- _Material shown_:
□ □ □ □ □ □ □
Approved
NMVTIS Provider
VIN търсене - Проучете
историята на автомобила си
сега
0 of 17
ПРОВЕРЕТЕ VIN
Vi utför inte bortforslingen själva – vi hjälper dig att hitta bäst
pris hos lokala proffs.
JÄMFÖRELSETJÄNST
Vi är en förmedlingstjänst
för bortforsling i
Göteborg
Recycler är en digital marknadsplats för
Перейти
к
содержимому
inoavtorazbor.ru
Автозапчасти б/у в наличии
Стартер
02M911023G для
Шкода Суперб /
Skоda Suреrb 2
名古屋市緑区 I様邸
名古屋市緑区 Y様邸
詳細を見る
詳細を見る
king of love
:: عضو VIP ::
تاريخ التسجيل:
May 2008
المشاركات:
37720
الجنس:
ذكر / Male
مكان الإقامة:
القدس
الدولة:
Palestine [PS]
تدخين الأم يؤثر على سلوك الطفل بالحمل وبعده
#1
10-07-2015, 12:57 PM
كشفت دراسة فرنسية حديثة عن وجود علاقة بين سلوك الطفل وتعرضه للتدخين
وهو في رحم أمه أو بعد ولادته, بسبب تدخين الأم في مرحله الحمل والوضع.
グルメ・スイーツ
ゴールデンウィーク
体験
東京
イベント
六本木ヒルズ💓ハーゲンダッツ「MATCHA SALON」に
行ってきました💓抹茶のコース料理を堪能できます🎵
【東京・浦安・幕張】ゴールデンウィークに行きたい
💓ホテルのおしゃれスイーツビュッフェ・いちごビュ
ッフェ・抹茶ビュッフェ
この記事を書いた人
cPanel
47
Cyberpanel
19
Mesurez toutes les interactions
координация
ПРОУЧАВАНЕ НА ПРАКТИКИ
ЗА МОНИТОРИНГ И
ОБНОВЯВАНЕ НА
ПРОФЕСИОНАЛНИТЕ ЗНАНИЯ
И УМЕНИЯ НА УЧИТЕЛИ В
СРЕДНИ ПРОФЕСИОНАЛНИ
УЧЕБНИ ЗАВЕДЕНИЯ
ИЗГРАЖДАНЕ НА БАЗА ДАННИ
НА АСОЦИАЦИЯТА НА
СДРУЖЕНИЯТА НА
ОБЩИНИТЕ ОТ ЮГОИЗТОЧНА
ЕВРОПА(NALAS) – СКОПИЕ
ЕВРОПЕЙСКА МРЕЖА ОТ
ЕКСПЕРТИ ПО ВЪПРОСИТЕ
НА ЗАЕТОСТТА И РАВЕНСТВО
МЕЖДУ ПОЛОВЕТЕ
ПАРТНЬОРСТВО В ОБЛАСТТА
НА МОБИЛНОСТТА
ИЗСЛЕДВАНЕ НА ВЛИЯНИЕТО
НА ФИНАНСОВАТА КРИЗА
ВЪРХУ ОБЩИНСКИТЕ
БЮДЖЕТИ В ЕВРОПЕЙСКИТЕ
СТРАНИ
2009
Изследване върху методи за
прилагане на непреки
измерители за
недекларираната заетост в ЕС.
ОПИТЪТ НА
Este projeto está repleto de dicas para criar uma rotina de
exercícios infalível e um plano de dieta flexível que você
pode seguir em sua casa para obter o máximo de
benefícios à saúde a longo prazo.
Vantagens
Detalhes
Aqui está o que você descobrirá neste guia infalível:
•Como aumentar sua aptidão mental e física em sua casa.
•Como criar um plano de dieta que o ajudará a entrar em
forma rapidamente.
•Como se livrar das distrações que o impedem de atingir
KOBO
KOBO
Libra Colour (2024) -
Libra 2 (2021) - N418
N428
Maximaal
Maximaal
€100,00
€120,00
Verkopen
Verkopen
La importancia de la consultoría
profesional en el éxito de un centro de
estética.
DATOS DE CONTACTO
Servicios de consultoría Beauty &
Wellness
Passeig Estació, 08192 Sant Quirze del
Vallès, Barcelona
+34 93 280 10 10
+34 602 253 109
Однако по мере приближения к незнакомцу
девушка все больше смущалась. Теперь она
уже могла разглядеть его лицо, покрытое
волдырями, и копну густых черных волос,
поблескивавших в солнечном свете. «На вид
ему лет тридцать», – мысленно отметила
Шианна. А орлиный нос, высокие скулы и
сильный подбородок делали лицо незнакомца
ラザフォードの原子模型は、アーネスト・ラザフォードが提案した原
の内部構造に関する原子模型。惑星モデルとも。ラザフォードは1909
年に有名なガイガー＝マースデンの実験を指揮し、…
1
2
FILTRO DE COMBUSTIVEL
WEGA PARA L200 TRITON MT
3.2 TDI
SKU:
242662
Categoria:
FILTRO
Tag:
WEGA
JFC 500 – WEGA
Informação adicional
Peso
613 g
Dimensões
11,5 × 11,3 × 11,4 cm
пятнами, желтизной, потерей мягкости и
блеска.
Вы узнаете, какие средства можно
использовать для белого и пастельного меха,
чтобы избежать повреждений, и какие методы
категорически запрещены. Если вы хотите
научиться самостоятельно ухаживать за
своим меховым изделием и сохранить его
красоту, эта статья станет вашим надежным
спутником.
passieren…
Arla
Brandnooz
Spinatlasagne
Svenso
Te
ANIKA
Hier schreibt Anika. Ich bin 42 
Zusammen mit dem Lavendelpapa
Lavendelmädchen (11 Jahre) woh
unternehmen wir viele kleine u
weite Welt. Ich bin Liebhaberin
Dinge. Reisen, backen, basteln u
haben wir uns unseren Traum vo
□ □ □ □ □ □ □
- _Problem to solve_: Could you write out all the data exactly as it is given?

- _Task solution_:
Approved
NMVTIS Provider
VIN търсене - Проучете
историята на автомобила си
сега
0 of 17
ПРОВЕРЕТЕ VIN
Vi utför inte bortforslingen själva – vi hjälper dig att hitta bäst
pris hos lokala proffs.
JÄMFÖRELSETJÄNST
Vi är en förmedlingstjänst
för bortforsling i
Göteborg
Recycler är en digital marknadsplats för
Перейти
к
содержимому
inoavtorazbor.ru
Автозапчасти б/у в наличии
Стартер
02M911023G для
Шкода Суперб /
Skоda Suреrb 2
名古屋市緑区 I様邸
名古屋市緑区 Y様邸
詳細を見る
詳細を見る
king of love
:: عضو VIP ::
تاريخ التسجيل:
May 2008
المشاركات:
37720
الجنس:
ذكر / Male
مكان الإقامة:
القدس
الدولة:
Palestine [PS]
تدخين الأم يؤثر على سلوك الطفل بالحمل وبعده
#1
10-07-2015, 12:57 PM
كشفت دراسة فرنسية حديثة عن وجود علاقة بين سلوك الطفل وتعرضه للتدخين
وهو في رحم أمه أو بعد ولادته, بسبب تدخين الأم في مرحله الحمل والوضع.
グルメ・スイーツ
ゴールデンウィーク
体験
東京
イベント
六本木ヒルズ💓ハーゲンダッツ「MATCHA SALON」に
行ってきました💓抹茶のコース料理を堪能できます🎵
【東京・浦安・幕張】ゴールデンウィークに行きたい
💓ホテルのおしゃれスイーツビュッフェ・いちごビュ
ッフェ・抹茶ビュッフェ
この記事を書いた人
cPanel
47
Cyberpanel
19
Mesurez toutes les interactions
координация
ПРОУЧАВАНЕ НА ПРАКТИКИ
ЗА МОНИТОРИНГ И
ОБНОВЯВАНЕ НА
ПРОФЕСИОНАЛНИТЕ ЗНАНИЯ
И УМЕНИЯ НА УЧИТЕЛИ В
СРЕДНИ ПРОФЕСИОНАЛНИ
УЧЕБНИ ЗАВЕДЕНИЯ
ИЗГРАЖДАНЕ НА БАЗА ДАННИ
НА АСОЦИАЦИЯТА НА
СДРУЖЕНИЯТА НА
ОБЩИНИТЕ ОТ ЮГОИЗТОЧНА
ЕВРОПА(NALAS) – СКОПИЕ
ЕВРОПЕЙСКА МРЕЖА ОТ
ЕКСПЕРТИ ПО ВЪПРОСИТЕ
НА ЗАЕТОСТТА И РАВЕНСТВО
МЕЖДУ ПОЛОВЕТЕ
ПАРТНЬОРСТВО В ОБЛАСТТА
НА МОБИЛНОСТТА
ИЗСЛЕДВАНЕ НА ВЛИЯНИЕТО
НА ФИНАНСОВАТА КРИЗА
ВЪРХУ ОБЩИНСКИТЕ
БЮДЖЕТИ В ЕВРОПЕЙСКИТЕ
СТРАНИ
2009
Изследване върху методи за
прилагане на непреки
измерители за
недекларираната заетост в ЕС.
ОПИТЪТ НА
Este projeto está repleto de dicas para criar uma rotina de
exercícios infalível e um plano de dieta flexível que você
pode seguir em sua casa para obter o máximo de
benefícios à saúde a longo prazo.
Vantagens
Detalhes
Aqui está o que você descobrirá neste guia infalível:
•Como aumentar sua aptidão mental e física em sua casa.
•Como criar um plano de dieta que o ajudará a entrar em
forma rapidamente.
•Como se livrar das distrações que o impedem de atingir
KOBO
KOBO
Libra Colour (2024) -
Libra 2 (2021) - N418
N428
Maximaal
Maximaal
€100,00
€120,00
Verkopen
Verkopen
La importancia de la consultoría
profesional en el éxito de un centro de
estética.
DATOS DE CONTACTO
Servicios de consultoría Beauty &
Wellness
Passeig Estació, 08192 Sant Quirze del
Vallès, Barcelona
+34 93 280 10 10
+34 602 253 109
Однако по мере приближения к незнакомцу
девушка все больше смущалась. Теперь она
уже могла разглядеть его лицо, покрытое
волдырями, и копну густых черных волос,
поблескивавших в солнечном свете. «На вид
ему лет тридцать», – мысленно отметила
Шианна. А орлиный нос, высокие скулы и
сильный подбородок делали лицо незнакомца
ラザフォードの原子模型は、アーネスト・ラザフォードが提案した原
の内部構造に関する原子模型。惑星モデルとも。ラザフォードは1909
年に有名なガイガー＝マースデンの実験を指揮し、…
1
2
FILTRO DE COMBUSTIVEL
WEGA PARA L200 TRITON MT
3.2 TDI
SKU:
242662
Categoria:
FILTRO
Tag:
WEGA
JFC 500 – WEGA
Informação adicional
Peso
613 g
Dimensões
11,5 × 11,3 × 11,4 cm
пятнами, желтизной, потерей мягкости и
блеска.
Вы узнаете, какие средства можно
использовать для белого и пастельного меха,
чтобы избежать повреждений, и какие методы
категорически запрещены. Если вы хотите
научиться самостоятельно ухаживать за
своим меховым изделием и сохранить его
красоту, эта статья станет вашим надежным
спутником.
passieren…
Arla
Brandnooz
Spinatlasagne
Svenso
Te
ANIKA
Hier schreibt Anika. Ich bin 42 
Zusammen mit dem Lavendelpapa
Lavendelmädchen (11 Jahre) woh
unternehmen wir viele kleine u
weite Welt. Ich bin Liebhaberin
Dinge. Reisen, backen, basteln u
haben wir uns unseren Traum vo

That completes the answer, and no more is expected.